WESSEX

Zel's Treasure

what do we make of this?

As we leave Avebury village, and coast down-hill towards Beckhampton, an extraordinary feature appears on the left. A grassy hill, incongruously regular, sitting placidly on a low plain.

True, nature can throw up all sorts of odd, suggestive shapes - you might easily assume that this was one of those. But if you walk up to it, walk around it, see the flat top and the smooth curve of its base, you have to recognise that someone's been showing off again.

Local tradition had it that this was King Sel's (or Zel's) Hill, and the King was supposed to be buried at its heart, dressed in full, rich armour (maybe even gold).

The idea wasn't entirely fanciful.
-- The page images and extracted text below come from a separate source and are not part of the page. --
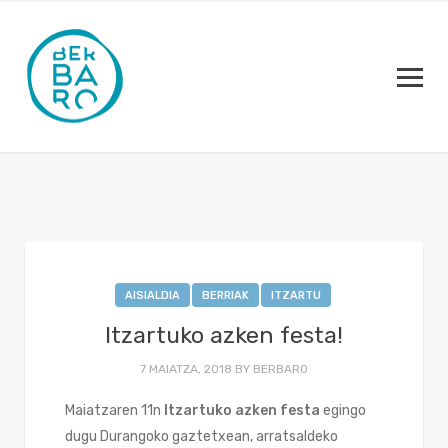
AISIALDIA
BERRIAK
ITZARTU
Itzartuko azken festa!
7 MAIATZA, 2018
BY
BERBARO
Maiatzaren 11n
Itzartu
ko azken festa
egingo
dugu Durangoko gaztetxean, arratsaldeko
The locality is littered with round barrows, in which the locals had found the remains of ancient worthies who had decided to take their worldly goods with them. Silbury Hill must have looked like an extremely large round barrow. In theory, it should contain the possessions of an extremely powerful (and rich) personage.

Over the last few centuries, many official attempts (and god knows how many unofficial attempts) have been made to excavate the Hill and reveal its treasures - without any tangible result.
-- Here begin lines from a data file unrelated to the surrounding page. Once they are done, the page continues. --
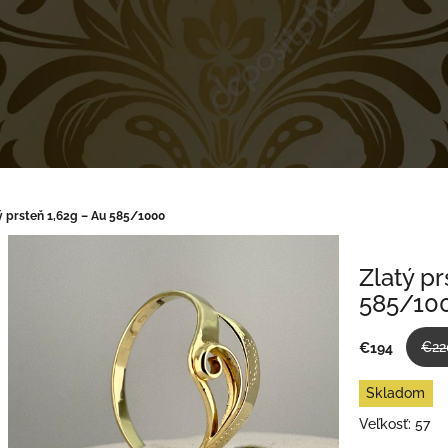
ý prsteň 1,62g – Au 585/1000
Zlatý pr
585/10
€22
€194
Jednotková
Skladom
cena:
Veľkosť: 57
One notable such attempt was by a team from Cardiff University - in 1968. This excavation was performed in association with the BBC, who broadcast live reports from the trenches. The Beeb had rather talked up the King Zel story, with alternative suggestions that Silbury could be a boat burial (just such a burial had recently been found in Eastern England).

So it was that, before a breathless nation, the cameras revealed - absolutely nothing. A Great Moment in Television. Oh, they did find a jar - containing mementoes left by a previous excavation.
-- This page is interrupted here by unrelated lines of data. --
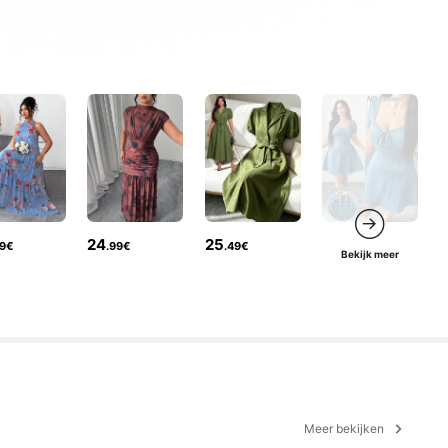
24
25
49€
.99€
.49€
Bekijk meer
Meer bekijken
However, once visions of gold and kings and boats had evaporated, the Cardiff excavation proved the most useful there had ever been. It established, once and for all, that there was nothing concealed within Silbury Hill. It also revealed that the Hill had been built in three stages (at that time, there were still those that insisted that Silbury was a natural phenomenon - perhaps with some human landscaping). It also revealed the age of the engineering - that it was probably begun before the Avebury rampart and ditch, and finished before the stones were raised - making Silbury Hill nearly 5000 years old.

At that time, Silbury may have been the highest man-made structure in the world (pre-dating the Great Pyramids of Egypt). Today, it is still the highest man-made mound in Europe.